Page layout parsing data
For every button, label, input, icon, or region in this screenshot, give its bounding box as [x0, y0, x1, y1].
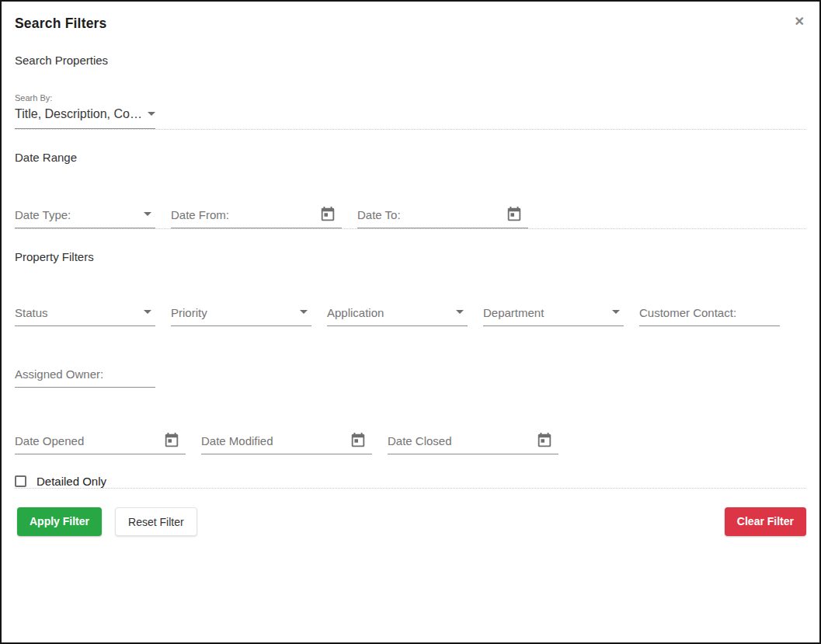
- application-select[interactable]: Application: [327, 290, 468, 326]
- date-to-label: Date To:: [357, 208, 401, 221]
- chevron-down-icon: [300, 310, 308, 314]
- search-by-select[interactable]: Title, Description, Co…: [15, 107, 155, 129]
- customer-contact-label: Customer Contact:: [639, 306, 736, 319]
- section-divider: [15, 129, 806, 130]
- section-divider: [15, 228, 806, 229]
- calendar-icon[interactable]: [350, 432, 367, 449]
- date-range-heading: Date Range: [15, 151, 806, 164]
- application-label: Application: [327, 306, 384, 319]
- date-opened-input[interactable]: Date Opened: [15, 418, 186, 454]
- clear-filter-button[interactable]: Clear Filter: [725, 507, 806, 536]
- search-filters-dialog: Search Filters ✕ Search Properties Searh…: [0, 0, 821, 644]
- priority-label: Priority: [171, 306, 207, 319]
- assigned-owner-label: Assigned Owner:: [15, 367, 103, 381]
- detailed-only-label: Detailed Only: [37, 475, 106, 488]
- date-opened-label: Date Opened: [15, 434, 84, 447]
- reset-filter-button[interactable]: Reset Filter: [115, 507, 197, 536]
- property-filters-row-2: Assigned Owner:: [15, 351, 806, 388]
- calendar-icon[interactable]: [163, 432, 180, 449]
- date-from-input[interactable]: Date From:: [171, 192, 342, 228]
- chevron-down-icon: [144, 212, 151, 216]
- date-modified-input[interactable]: Date Modified: [201, 418, 372, 454]
- date-from-label: Date From:: [171, 208, 229, 221]
- status-select[interactable]: Status: [15, 290, 155, 326]
- date-modified-label: Date Modified: [201, 434, 273, 447]
- date-closed-input[interactable]: Date Closed: [388, 418, 558, 454]
- detailed-only-checkbox[interactable]: [15, 475, 26, 487]
- dialog-footer: Apply Filter Reset Filter Clear Filter: [15, 507, 806, 536]
- department-label: Department: [483, 306, 544, 319]
- calendar-icon[interactable]: [536, 432, 553, 449]
- calendar-icon[interactable]: [319, 206, 336, 223]
- dialog-title: Search Filters: [15, 16, 107, 32]
- property-filters-row-1: Status Priority Application Department C…: [15, 290, 806, 326]
- status-label: Status: [15, 306, 48, 319]
- close-icon[interactable]: ✕: [793, 16, 806, 28]
- customer-contact-input[interactable]: Customer Contact:: [639, 290, 780, 326]
- property-filters-heading: Property Filters: [15, 250, 806, 263]
- chevron-down-icon: [612, 310, 620, 314]
- search-by-value: Title, Description, Co…: [15, 107, 142, 121]
- chevron-down-icon: [144, 310, 151, 314]
- date-type-select[interactable]: Date Type:: [15, 192, 155, 228]
- apply-filter-button[interactable]: Apply Filter: [17, 507, 102, 536]
- chevron-down-icon: [456, 310, 464, 314]
- assigned-owner-input[interactable]: Assigned Owner:: [15, 351, 155, 388]
- chevron-down-icon: [148, 112, 155, 116]
- calendar-icon[interactable]: [506, 206, 523, 223]
- priority-select[interactable]: Priority: [171, 290, 311, 326]
- department-select[interactable]: Department: [483, 290, 624, 326]
- property-filters-dates-row: Date Opened Date Modified Date Closed: [15, 418, 806, 454]
- search-by-field-group: Searh By: Title, Description, Co…: [15, 93, 806, 129]
- date-to-input[interactable]: Date To:: [357, 192, 528, 228]
- search-by-label: Searh By:: [15, 93, 806, 103]
- date-closed-label: Date Closed: [388, 434, 452, 447]
- date-type-label: Date Type:: [15, 208, 71, 221]
- detailed-only-row: Detailed Only: [15, 475, 806, 488]
- dialog-header: Search Filters ✕: [15, 16, 806, 32]
- footer-divider: [15, 488, 806, 489]
- search-properties-heading: Search Properties: [15, 54, 806, 67]
- date-range-row: Date Type: Date From: Date To:: [15, 192, 806, 228]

▶ Exercise
Give back an exact reproduction of the entries, with all pictures excluded.

▶ Solution for this task
For every button, label, input, icon, or region in this screenshot, give its bounding box as [x0, y0, x1, y1].
- application-select[interactable]: Application: [327, 290, 468, 326]
- date-to-label: Date To:: [357, 208, 401, 221]
- chevron-down-icon: [300, 310, 308, 314]
- search-by-select[interactable]: Title, Description, Co…: [15, 107, 155, 129]
- customer-contact-label: Customer Contact:: [639, 306, 736, 319]
- section-divider: [15, 129, 806, 130]
- section-divider: [15, 228, 806, 229]
- calendar-icon[interactable]: [350, 432, 367, 449]
- date-range-heading: Date Range: [15, 151, 806, 164]
- application-label: Application: [327, 306, 384, 319]
- date-opened-input[interactable]: Date Opened: [15, 418, 186, 454]
- clear-filter-button[interactable]: Clear Filter: [725, 507, 806, 536]
- search-filters-dialog: Search Filters ✕ Search Properties Searh…: [0, 0, 821, 644]
- priority-label: Priority: [171, 306, 207, 319]
- assigned-owner-label: Assigned Owner:: [15, 367, 103, 381]
- detailed-only-label: Detailed Only: [37, 475, 106, 488]
- date-opened-label: Date Opened: [15, 434, 84, 447]
- reset-filter-button[interactable]: Reset Filter: [115, 507, 197, 536]
- property-filters-row-2: Assigned Owner:: [15, 351, 806, 388]
- calendar-icon[interactable]: [163, 432, 180, 449]
- date-from-input[interactable]: Date From:: [171, 192, 342, 228]
- chevron-down-icon: [144, 212, 151, 216]
- date-modified-input[interactable]: Date Modified: [201, 418, 372, 454]
- date-from-label: Date From:: [171, 208, 229, 221]
- status-select[interactable]: Status: [15, 290, 155, 326]
- date-modified-label: Date Modified: [201, 434, 273, 447]
- date-closed-input[interactable]: Date Closed: [388, 418, 558, 454]
- detailed-only-checkbox[interactable]: [15, 475, 26, 487]
- dialog-footer: Apply Filter Reset Filter Clear Filter: [15, 507, 806, 536]
- department-label: Department: [483, 306, 544, 319]
- calendar-icon[interactable]: [536, 432, 553, 449]
- calendar-icon[interactable]: [319, 206, 336, 223]
- dialog-title: Search Filters: [15, 16, 107, 32]
- property-filters-row-1: Status Priority Application Department C…: [15, 290, 806, 326]
- status-label: Status: [15, 306, 48, 319]
- close-icon[interactable]: ✕: [793, 16, 806, 28]
- customer-contact-input[interactable]: Customer Contact:: [639, 290, 780, 326]
- property-filters-heading: Property Filters: [15, 250, 806, 263]
- chevron-down-icon: [612, 310, 620, 314]
- search-by-value: Title, Description, Co…: [15, 107, 142, 121]
- chevron-down-icon: [144, 310, 151, 314]
- date-type-select[interactable]: Date Type:: [15, 192, 155, 228]
- apply-filter-button[interactable]: Apply Filter: [17, 507, 102, 536]
- chevron-down-icon: [456, 310, 464, 314]
- assigned-owner-input[interactable]: Assigned Owner:: [15, 351, 155, 388]
- chevron-down-icon: [148, 112, 155, 116]
- calendar-icon[interactable]: [506, 206, 523, 223]
- priority-select[interactable]: Priority: [171, 290, 311, 326]
- department-select[interactable]: Department: [483, 290, 624, 326]
- property-filters-dates-row: Date Opened Date Modified Date Closed: [15, 418, 806, 454]
- search-by-field-group: Searh By: Title, Description, Co…: [15, 93, 806, 129]
- date-to-input[interactable]: Date To:: [357, 192, 528, 228]
- search-by-label: Searh By:: [15, 93, 806, 103]
- date-closed-label: Date Closed: [388, 434, 452, 447]
- date-type-label: Date Type:: [15, 208, 71, 221]
- detailed-only-row: Detailed Only: [15, 475, 806, 488]
- dialog-header: Search Filters ✕: [15, 16, 806, 32]
- footer-divider: [15, 488, 806, 489]
- search-properties-heading: Search Properties: [15, 54, 806, 67]
- date-range-row: Date Type: Date From: Date To:: [15, 192, 806, 228]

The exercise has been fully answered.